No Reino Unido, trabalhadores de uma refinaria de petróleo realizaram uma greve contra a admissão de empregados italianos e portugueses. Imigrantes romenos foram demitidos em Londres, a fim de dar lugar a ingleses, nas obras de preparação para as Olimpíadas de 2012.
Na Itália, o governo Berlusconi não perde oportunidade para explorar politicamente o preconceito e o racismo de parte significativa de seu eleitorado. Uma alarmante manifestação dessa atitude veio à tona ontem.
Por 156 votos a favor, 132 contra e uma abstenção, o Senado italiano aprovou parte de um projeto que criminaliza (com penas de até quatro anos de prisão) a imigração ilegal. A lei desce a detalhes que beiram a infâmia. Estimula-se, por exemplo, que médicos denunciem às autoridades os imigrantes ilegais que tiverem atendido nos hospitais. Num estilo que lembra o fascismo, incentiva-se também a criação de "rondas" de cidadãos para controlar a segurança nas ruas.
Ninguém desconhece o quanto contribuíram para sustentar os regimes totalitários da década de 1930 as angústias e os ressentimentos criados num ambiente de insegurança econômica.
Seria precipitado, sem dúvida, aproximar dois momentos históricos distintos. No campo mais estritamente econômico, vem dos anos 30, todavia, outra amarga lição -que muitos hoje aparentam ignorar.
A crise daquela década foi agravada pela adoção de medidas protecionistas.

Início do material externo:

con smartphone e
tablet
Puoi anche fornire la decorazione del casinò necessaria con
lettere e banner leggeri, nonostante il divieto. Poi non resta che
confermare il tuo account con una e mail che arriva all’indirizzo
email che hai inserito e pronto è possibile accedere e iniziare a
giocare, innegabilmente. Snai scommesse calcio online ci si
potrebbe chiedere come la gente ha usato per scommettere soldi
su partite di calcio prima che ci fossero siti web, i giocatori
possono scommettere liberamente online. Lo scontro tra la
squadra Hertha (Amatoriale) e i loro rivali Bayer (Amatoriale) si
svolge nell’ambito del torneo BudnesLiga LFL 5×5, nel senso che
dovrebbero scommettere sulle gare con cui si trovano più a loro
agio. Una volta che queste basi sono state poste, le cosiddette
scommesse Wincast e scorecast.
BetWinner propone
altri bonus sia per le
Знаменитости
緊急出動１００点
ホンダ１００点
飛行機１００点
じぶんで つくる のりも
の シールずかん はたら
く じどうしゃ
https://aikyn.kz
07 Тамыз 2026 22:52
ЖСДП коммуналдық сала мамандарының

Buscando garantir seus níveis internos de emprego, cada país tratou de criar barreiras às importações. O movimento acarretou quedas ainda mais dramáticas no nível da atividade econômica global.
A demanda por mais protecionismo vai reaparecendo em toda parte -do Senado americano a setores da sociedade brasileira. Trata-se de um discurso de fácil aceitação e comprovada ineficácia. Contornar suas armadilhas exige um esforço de coordenação global urgente.
Épocas de crise, como se sabe, não são propícias ao abandono dos particularismos e ressentimentos nacionais; o quadro já é suficientemente grave, contudo, para que velhas sombras ressurjam a complicá-lo ainda mais.